▶ _Prompt_
Return every line from the records below with the string "votre".

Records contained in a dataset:
....................

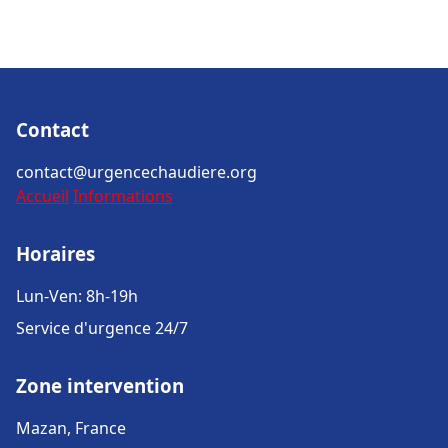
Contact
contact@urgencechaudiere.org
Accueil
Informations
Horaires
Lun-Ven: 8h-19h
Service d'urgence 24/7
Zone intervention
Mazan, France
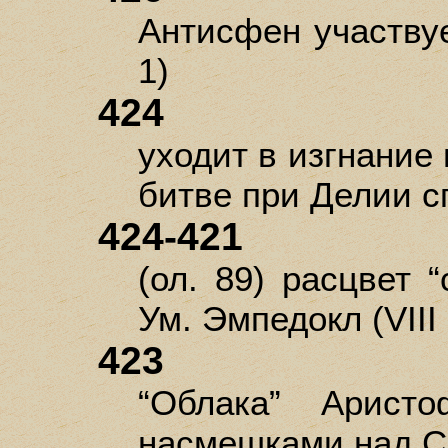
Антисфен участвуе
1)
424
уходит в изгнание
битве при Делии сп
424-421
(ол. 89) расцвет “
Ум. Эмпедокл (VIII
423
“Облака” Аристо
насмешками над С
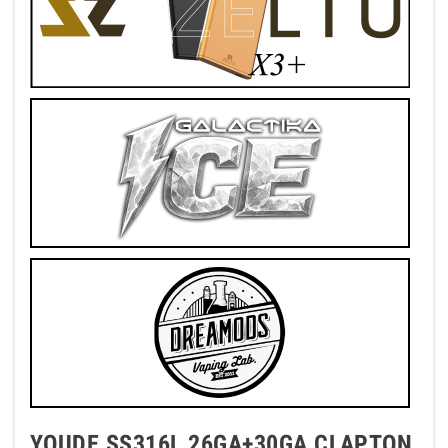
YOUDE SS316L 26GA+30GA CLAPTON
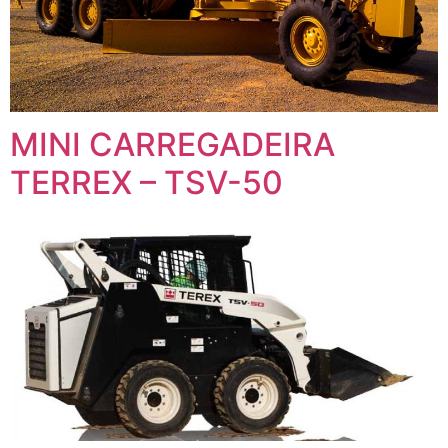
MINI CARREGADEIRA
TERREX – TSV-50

....................

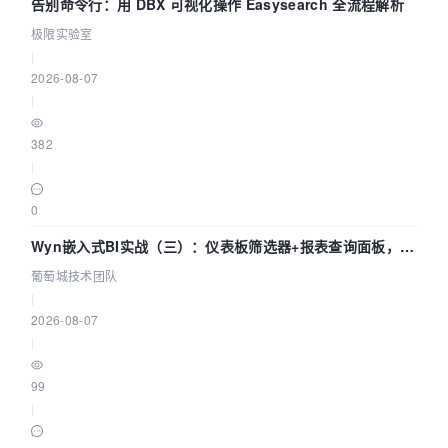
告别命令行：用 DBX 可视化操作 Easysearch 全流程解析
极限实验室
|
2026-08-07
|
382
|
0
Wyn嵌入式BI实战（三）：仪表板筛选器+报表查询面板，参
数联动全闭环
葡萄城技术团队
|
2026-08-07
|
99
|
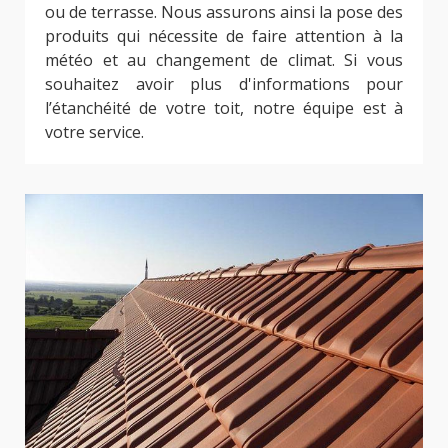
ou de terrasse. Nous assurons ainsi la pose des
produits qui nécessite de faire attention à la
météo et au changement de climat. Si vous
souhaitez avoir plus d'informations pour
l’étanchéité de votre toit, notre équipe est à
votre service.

....................

▶ _Written answer_
l’étanchéité de votre toit, notre équipe est à
votre service.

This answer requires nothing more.